Criminals fight for botnet supremacy
Warring cybercriminals could claim thousands of victims in a turf war for control of botnets, Alcatel-Lucent warns.
Staffer Dave Bishop said the battle to control the malware that turns PCs into unwitting players in cyber crime networks will generate “a lot of collateral damage,” and points out that it is everyday users who will suffer.
Bishop notes that price wars have broken out over rental botnets – where criminals can lease the networks for a set period of time -, and that malware is increasingly written to eradicate rival code to grow the number of machines a particular botnet controls.
“Things like spamming or a DDOS attack can be launched from a botnet with devastating impact, especially if the botnet is large,” Bishop notes in an official blog.
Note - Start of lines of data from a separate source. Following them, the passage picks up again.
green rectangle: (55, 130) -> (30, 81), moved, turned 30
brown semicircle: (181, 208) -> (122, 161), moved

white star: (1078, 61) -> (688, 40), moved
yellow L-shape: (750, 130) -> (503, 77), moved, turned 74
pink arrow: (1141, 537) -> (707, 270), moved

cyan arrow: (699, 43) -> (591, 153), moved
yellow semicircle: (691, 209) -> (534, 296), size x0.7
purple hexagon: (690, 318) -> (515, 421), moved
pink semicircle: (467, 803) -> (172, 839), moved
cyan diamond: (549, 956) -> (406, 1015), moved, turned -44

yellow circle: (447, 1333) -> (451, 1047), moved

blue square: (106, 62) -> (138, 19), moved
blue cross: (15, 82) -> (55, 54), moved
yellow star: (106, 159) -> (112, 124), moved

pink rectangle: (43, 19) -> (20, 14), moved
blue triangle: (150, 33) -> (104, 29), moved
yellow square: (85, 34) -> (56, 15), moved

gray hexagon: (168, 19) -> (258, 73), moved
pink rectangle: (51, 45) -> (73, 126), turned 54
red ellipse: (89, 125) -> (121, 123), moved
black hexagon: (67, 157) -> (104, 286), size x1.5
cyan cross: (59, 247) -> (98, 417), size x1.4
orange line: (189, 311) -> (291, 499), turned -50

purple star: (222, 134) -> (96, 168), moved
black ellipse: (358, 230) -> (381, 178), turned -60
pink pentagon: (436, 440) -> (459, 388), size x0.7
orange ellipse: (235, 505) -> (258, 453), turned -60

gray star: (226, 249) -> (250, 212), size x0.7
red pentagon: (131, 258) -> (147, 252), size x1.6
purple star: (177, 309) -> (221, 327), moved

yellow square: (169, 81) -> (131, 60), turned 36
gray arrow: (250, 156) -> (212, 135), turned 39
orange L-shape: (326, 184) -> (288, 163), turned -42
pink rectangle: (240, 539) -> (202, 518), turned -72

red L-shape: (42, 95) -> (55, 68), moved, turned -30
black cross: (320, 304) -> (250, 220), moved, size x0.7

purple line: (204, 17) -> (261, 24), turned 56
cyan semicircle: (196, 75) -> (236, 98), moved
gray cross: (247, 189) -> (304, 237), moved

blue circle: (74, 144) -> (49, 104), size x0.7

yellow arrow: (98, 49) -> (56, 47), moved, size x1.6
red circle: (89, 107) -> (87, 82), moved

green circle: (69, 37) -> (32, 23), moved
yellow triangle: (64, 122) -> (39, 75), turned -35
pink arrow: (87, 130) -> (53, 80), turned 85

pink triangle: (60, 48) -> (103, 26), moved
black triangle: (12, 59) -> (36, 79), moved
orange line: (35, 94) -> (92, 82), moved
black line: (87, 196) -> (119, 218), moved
The Zeus botnet, which controls around 4 million PCs in the US, is currently being attacked by SpyEye, which contains code to kill the incumbent malware.
Zeus is being targeted because it has already caused losses worth $100 million (€74 million) according to FBI figures, Bishop said, noting that the battle makes previous “worm wars” seem like small fry.
Bishop says PC users must be vigilant, ensuring their anti-virus software is updated regularly and keeping an eye on their bank and credit card transactions.
“An un-patched machine is like playing Russian Roulette with bullets in all of the chambers,” he notes.